Z powodu upałów od środy na Wyspach Kanaryjskich odwołano lekcje w szkołach po doniesieniach z różnych placówek o omdleniach i złym samopoczuciu uczniów.
Falę upałów, która od ubiegłego tygodnia trwa na Wyspach Kanaryjskich, tamtejsze media nazywają "bezprecedensową". W większości miejsc temperatura przekracza 34 stopnie Celsjusza. Według prognoz nie zmieni się to do końca tego tygodnia.
W środę na lotnisku Reina Sofia na Teneryfie zmierzono aż 36,7 st. C, co było najwyższą wartością odnotowaną na całym terytorium Hiszpanii - podała krajowa agencja meteorologiczna AMET.
Odwołano lekcje w szkołach
Trudne warunki spowodowane upałem i brakiem klimatyzacji w niektórych szkołach zostały jeszcze pogorszone przez burze piaskowe, które zmusiły do zamknięcia okien w salach lekcyjnych.

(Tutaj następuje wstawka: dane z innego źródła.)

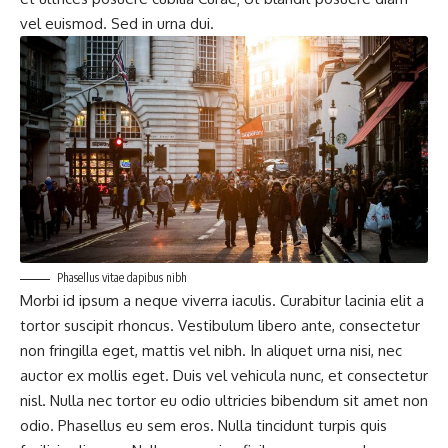
vel euismod. Sed in urna dui.
Phasellus vitae dapibus nibh
Morbi id ipsum a neque viverra iaculis. Curabitur lacinia elit a
tortor suscipit rhoncus. Vestibulum libero ante, consectetur
non fringilla eget, mattis vel nibh. In aliquet urna nisi, nec
auctor ex mollis eget. Duis vel vehicula nunc, et consectetur
nisl. Nulla nec tortor eu odio ultricies bibendum sit amet non
odio. Phasellus eu sem eros. Nulla tincidunt turpis quis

Rodzice już w zeszłym tygodniu apelowali o zawieszenie zajęć lub prowadzenie ich w formie zdalnej po tym, jak część uczniów na Gran Canarii doznawała omdleń i skarżyła się na złe samopoczucie.
Ministerstwo edukacji podjęło decyzję o zamknięciu szkół od 11 października do piątku, 13 października - przekazały lokalne media.
Hiszpania doświadcza w październiku nietypowo wysokiej temperatury, jak na tę porę roku, po tym, jak tegoroczny wrzesień został uznany za najcieplejszy na świecie w historii pomiarów - zwraca uwagę agencja Reutera.